== Exercise instructions ==
Please restate each entry below, word for word.

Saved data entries
..........

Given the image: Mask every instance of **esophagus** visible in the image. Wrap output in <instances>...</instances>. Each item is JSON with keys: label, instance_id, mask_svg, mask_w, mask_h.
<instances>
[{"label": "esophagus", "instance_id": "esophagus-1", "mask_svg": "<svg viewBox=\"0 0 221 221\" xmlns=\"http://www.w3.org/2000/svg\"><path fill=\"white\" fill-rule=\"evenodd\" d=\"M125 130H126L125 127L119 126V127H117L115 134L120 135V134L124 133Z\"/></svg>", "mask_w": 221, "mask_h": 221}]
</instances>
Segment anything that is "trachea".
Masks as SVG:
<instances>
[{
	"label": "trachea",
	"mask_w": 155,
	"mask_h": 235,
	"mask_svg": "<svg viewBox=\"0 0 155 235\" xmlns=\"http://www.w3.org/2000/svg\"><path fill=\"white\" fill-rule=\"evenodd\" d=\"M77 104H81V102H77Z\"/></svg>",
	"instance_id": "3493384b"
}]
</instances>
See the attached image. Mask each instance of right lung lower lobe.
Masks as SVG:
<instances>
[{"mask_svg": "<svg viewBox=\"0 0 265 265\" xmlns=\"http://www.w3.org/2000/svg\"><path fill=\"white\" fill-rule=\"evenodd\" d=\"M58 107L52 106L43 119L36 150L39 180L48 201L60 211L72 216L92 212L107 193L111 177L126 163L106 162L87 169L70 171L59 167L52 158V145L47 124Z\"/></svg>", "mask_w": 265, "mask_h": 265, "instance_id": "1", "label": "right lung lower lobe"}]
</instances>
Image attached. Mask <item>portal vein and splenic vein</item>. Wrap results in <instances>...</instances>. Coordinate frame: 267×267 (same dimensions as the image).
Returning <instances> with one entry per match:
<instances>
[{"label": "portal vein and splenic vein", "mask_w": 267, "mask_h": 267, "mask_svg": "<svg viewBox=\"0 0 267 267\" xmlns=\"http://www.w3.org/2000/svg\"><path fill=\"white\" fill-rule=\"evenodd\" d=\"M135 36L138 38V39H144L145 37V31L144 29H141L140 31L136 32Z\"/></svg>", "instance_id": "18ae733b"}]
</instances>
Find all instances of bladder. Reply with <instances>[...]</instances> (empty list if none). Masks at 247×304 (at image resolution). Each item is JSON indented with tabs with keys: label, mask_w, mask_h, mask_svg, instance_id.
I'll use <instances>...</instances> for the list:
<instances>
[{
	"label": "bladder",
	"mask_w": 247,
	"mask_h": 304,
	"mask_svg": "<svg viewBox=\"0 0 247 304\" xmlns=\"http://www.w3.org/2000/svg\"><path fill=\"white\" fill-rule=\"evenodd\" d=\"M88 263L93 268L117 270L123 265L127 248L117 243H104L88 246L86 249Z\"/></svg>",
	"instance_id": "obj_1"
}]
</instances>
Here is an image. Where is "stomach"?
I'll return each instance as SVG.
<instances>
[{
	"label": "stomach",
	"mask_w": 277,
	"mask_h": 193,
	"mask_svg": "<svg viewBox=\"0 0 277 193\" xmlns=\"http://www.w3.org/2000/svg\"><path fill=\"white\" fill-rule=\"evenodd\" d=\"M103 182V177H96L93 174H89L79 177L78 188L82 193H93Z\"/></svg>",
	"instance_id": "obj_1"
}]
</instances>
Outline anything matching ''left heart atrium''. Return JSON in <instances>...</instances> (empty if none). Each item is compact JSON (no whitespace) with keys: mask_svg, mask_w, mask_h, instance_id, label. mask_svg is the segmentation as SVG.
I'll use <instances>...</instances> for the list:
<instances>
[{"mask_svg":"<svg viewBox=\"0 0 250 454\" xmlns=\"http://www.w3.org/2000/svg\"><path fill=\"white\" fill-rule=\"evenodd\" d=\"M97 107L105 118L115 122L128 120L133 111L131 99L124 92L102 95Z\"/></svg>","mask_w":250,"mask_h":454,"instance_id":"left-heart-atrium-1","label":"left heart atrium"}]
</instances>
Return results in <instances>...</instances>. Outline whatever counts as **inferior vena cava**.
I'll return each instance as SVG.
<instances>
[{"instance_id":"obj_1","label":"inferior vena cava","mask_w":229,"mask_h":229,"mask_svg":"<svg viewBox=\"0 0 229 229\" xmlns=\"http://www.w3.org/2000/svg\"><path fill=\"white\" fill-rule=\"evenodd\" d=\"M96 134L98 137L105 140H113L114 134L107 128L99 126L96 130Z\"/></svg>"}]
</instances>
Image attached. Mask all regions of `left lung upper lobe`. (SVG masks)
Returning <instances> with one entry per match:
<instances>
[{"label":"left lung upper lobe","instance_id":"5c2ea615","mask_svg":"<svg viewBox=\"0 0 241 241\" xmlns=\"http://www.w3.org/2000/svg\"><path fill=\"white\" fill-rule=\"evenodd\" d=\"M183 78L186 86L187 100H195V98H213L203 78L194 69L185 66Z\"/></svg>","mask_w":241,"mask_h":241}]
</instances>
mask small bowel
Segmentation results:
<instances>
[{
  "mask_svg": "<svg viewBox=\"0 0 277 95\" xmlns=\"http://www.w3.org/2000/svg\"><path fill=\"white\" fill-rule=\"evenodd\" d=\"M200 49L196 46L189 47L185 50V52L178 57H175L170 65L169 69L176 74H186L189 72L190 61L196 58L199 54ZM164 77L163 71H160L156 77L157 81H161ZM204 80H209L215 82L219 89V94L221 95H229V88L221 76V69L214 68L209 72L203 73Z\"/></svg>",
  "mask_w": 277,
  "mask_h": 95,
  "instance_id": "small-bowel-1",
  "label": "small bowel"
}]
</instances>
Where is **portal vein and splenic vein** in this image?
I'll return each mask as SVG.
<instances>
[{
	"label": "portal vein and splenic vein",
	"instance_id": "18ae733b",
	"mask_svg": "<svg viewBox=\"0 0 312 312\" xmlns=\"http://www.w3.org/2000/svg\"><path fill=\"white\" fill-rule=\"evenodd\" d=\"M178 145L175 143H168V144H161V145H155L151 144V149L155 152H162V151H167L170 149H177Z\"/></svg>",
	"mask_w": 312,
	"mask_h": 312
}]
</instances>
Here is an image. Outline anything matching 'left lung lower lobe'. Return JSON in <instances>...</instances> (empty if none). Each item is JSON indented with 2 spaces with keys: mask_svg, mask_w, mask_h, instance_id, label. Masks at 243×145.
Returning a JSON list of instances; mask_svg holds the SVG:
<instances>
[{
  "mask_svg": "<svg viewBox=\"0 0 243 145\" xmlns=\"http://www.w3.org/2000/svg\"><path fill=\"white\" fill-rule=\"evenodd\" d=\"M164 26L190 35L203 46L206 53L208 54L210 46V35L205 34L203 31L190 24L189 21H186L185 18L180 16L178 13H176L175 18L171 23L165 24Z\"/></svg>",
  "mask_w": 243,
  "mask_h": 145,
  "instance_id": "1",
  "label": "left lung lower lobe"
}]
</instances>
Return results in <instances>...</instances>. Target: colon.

..........

== Exercise response ==
Given the image: Mask every instance of **esophagus** visible in the image. Wrap output in <instances>...</instances>. Each item is JSON with keys: label, instance_id, mask_svg, mask_w, mask_h.
<instances>
[{"label": "esophagus", "instance_id": "esophagus-1", "mask_svg": "<svg viewBox=\"0 0 221 221\" xmlns=\"http://www.w3.org/2000/svg\"><path fill=\"white\" fill-rule=\"evenodd\" d=\"M125 130H126L125 127L119 126V127H117L115 134L120 135V134L124 133Z\"/></svg>", "mask_w": 221, "mask_h": 221}]
</instances>
Segment anything that is "trachea".
Masks as SVG:
<instances>
[{
	"label": "trachea",
	"mask_w": 155,
	"mask_h": 235,
	"mask_svg": "<svg viewBox=\"0 0 155 235\" xmlns=\"http://www.w3.org/2000/svg\"><path fill=\"white\" fill-rule=\"evenodd\" d=\"M77 104H81V102H77Z\"/></svg>",
	"instance_id": "3493384b"
}]
</instances>
See the attached image. Mask each instance of right lung lower lobe.
Masks as SVG:
<instances>
[{"mask_svg": "<svg viewBox=\"0 0 265 265\" xmlns=\"http://www.w3.org/2000/svg\"><path fill=\"white\" fill-rule=\"evenodd\" d=\"M58 107L52 106L43 119L36 150L39 180L48 201L60 211L72 216L92 212L107 193L111 177L126 163L106 162L87 169L70 171L59 167L52 158V145L47 124Z\"/></svg>", "mask_w": 265, "mask_h": 265, "instance_id": "1", "label": "right lung lower lobe"}]
</instances>
Image attached. Mask <item>portal vein and splenic vein</item>. Wrap results in <instances>...</instances>. Coordinate frame: 267×267 (same dimensions as the image).
Returning <instances> with one entry per match:
<instances>
[{"label": "portal vein and splenic vein", "mask_w": 267, "mask_h": 267, "mask_svg": "<svg viewBox=\"0 0 267 267\" xmlns=\"http://www.w3.org/2000/svg\"><path fill=\"white\" fill-rule=\"evenodd\" d=\"M135 36L138 38V39H144L145 37V31L144 29H141L140 31L136 32Z\"/></svg>", "instance_id": "18ae733b"}]
</instances>
Find all instances of bladder. Reply with <instances>[...]</instances> (empty list if none). Masks at 247×304 (at image resolution). Each item is JSON indented with tabs with keys: label, mask_w, mask_h, mask_svg, instance_id.
I'll use <instances>...</instances> for the list:
<instances>
[{
	"label": "bladder",
	"mask_w": 247,
	"mask_h": 304,
	"mask_svg": "<svg viewBox=\"0 0 247 304\" xmlns=\"http://www.w3.org/2000/svg\"><path fill=\"white\" fill-rule=\"evenodd\" d=\"M88 263L93 268L117 270L123 265L127 248L117 243H104L88 246L86 249Z\"/></svg>",
	"instance_id": "obj_1"
}]
</instances>
Here is an image. Where is "stomach"?
I'll return each instance as SVG.
<instances>
[{
	"label": "stomach",
	"mask_w": 277,
	"mask_h": 193,
	"mask_svg": "<svg viewBox=\"0 0 277 193\" xmlns=\"http://www.w3.org/2000/svg\"><path fill=\"white\" fill-rule=\"evenodd\" d=\"M103 182V177H96L93 174H89L79 177L78 188L82 193H93Z\"/></svg>",
	"instance_id": "obj_1"
}]
</instances>
Outline anything matching ''left heart atrium''. Return JSON in <instances>...</instances> (empty if none). Each item is compact JSON (no whitespace) with keys: mask_svg, mask_w, mask_h, instance_id, label. mask_svg is the segmentation as SVG.
I'll use <instances>...</instances> for the list:
<instances>
[{"mask_svg":"<svg viewBox=\"0 0 250 454\" xmlns=\"http://www.w3.org/2000/svg\"><path fill=\"white\" fill-rule=\"evenodd\" d=\"M97 107L105 118L115 122L128 120L133 111L131 99L124 92L102 95Z\"/></svg>","mask_w":250,"mask_h":454,"instance_id":"left-heart-atrium-1","label":"left heart atrium"}]
</instances>
Return results in <instances>...</instances>. Outline whatever counts as **inferior vena cava**.
I'll return each instance as SVG.
<instances>
[{"instance_id":"obj_1","label":"inferior vena cava","mask_w":229,"mask_h":229,"mask_svg":"<svg viewBox=\"0 0 229 229\" xmlns=\"http://www.w3.org/2000/svg\"><path fill=\"white\" fill-rule=\"evenodd\" d=\"M96 134L98 137L105 140H113L114 134L107 128L99 126L96 130Z\"/></svg>"}]
</instances>
Image attached. Mask all regions of `left lung upper lobe`. (SVG masks)
Returning <instances> with one entry per match:
<instances>
[{"label":"left lung upper lobe","instance_id":"5c2ea615","mask_svg":"<svg viewBox=\"0 0 241 241\" xmlns=\"http://www.w3.org/2000/svg\"><path fill=\"white\" fill-rule=\"evenodd\" d=\"M183 78L186 86L187 100H195V98H213L203 78L194 69L185 66Z\"/></svg>","mask_w":241,"mask_h":241}]
</instances>
mask small bowel
Segmentation results:
<instances>
[{
  "mask_svg": "<svg viewBox=\"0 0 277 95\" xmlns=\"http://www.w3.org/2000/svg\"><path fill=\"white\" fill-rule=\"evenodd\" d=\"M200 49L196 46L189 47L185 50V52L178 57H175L170 65L169 69L176 74H186L189 72L190 61L196 58L199 54ZM164 77L163 71H160L156 77L157 81H161ZM204 80H209L215 82L219 89V94L221 95H229V88L221 76V69L214 68L209 72L203 73Z\"/></svg>",
  "mask_w": 277,
  "mask_h": 95,
  "instance_id": "small-bowel-1",
  "label": "small bowel"
}]
</instances>
Where is **portal vein and splenic vein** in this image?
I'll return each mask as SVG.
<instances>
[{
	"label": "portal vein and splenic vein",
	"instance_id": "18ae733b",
	"mask_svg": "<svg viewBox=\"0 0 312 312\" xmlns=\"http://www.w3.org/2000/svg\"><path fill=\"white\" fill-rule=\"evenodd\" d=\"M178 145L175 143H168V144H161V145H155L151 144V149L155 152H162V151H167L170 149H177Z\"/></svg>",
	"mask_w": 312,
	"mask_h": 312
}]
</instances>
Here is an image. Outline anything matching 'left lung lower lobe'. Return JSON in <instances>...</instances> (empty if none). Each item is JSON indented with 2 spaces with keys: mask_svg, mask_w, mask_h, instance_id, label. Masks at 243×145.
Returning a JSON list of instances; mask_svg holds the SVG:
<instances>
[{
  "mask_svg": "<svg viewBox=\"0 0 243 145\" xmlns=\"http://www.w3.org/2000/svg\"><path fill=\"white\" fill-rule=\"evenodd\" d=\"M164 26L190 35L203 46L206 53L208 54L210 46V35L205 34L203 31L190 24L189 21H186L185 18L180 16L178 13H176L175 18L171 23L165 24Z\"/></svg>",
  "mask_w": 243,
  "mask_h": 145,
  "instance_id": "1",
  "label": "left lung lower lobe"
}]
</instances>
Return results in <instances>...</instances>. Target: colon.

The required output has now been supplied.